Last year, the skipper of an Irish fishing boat was charged with shark finning after regulators found his Spanish-registered ship filled with blue shark fins.
The UK government says it is “strongly opposed” to shark finning and previously successfully pushed the EU to ban the practice of fishermen cutting the fins from sharks at sea, before dumping their bodies back in the water to die.
Now EU rules state sharks can only have their fins removed once they have been landed. However, it is not illegal to buy or sell certain types of shark fin in the UK, so long as traders adhere to regulations.
A spokesman for the Department for Environment, Food and Rural Affairs told Unearthed: “While we’re a member of the EU it is not possible to introduce additional restrictions on shark-fin trade, but leaving the EU will give us an opportunity to consider further controls.”
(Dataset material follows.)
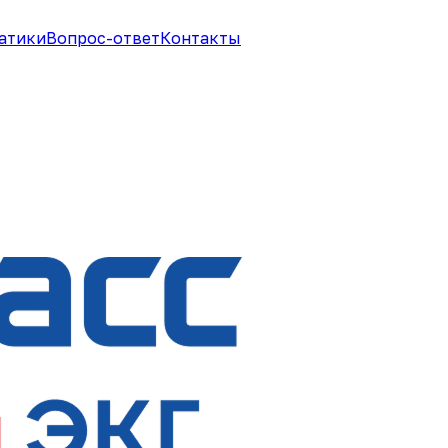
атики
Вопрос-ответ
Контакты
Despite high-profile campaigns backed by celebrities Jackie Chan and David Beckham to stop people eating shark fin, demand for the luxury food remains high in east Asia. Conservation organisation WildAid estimate that finning could wipe out an estimated 73 million sharks every year.
Canada recently became the first country in the G7 to stop imports of shark fins, after finning in its own waters was banned in 1994.
Environmental groups are worried that current EU rules do not do enough to prevent shark finning. They called for regulations to be tightened and for the introduction of catch limits for sharks that are based on scientific advice.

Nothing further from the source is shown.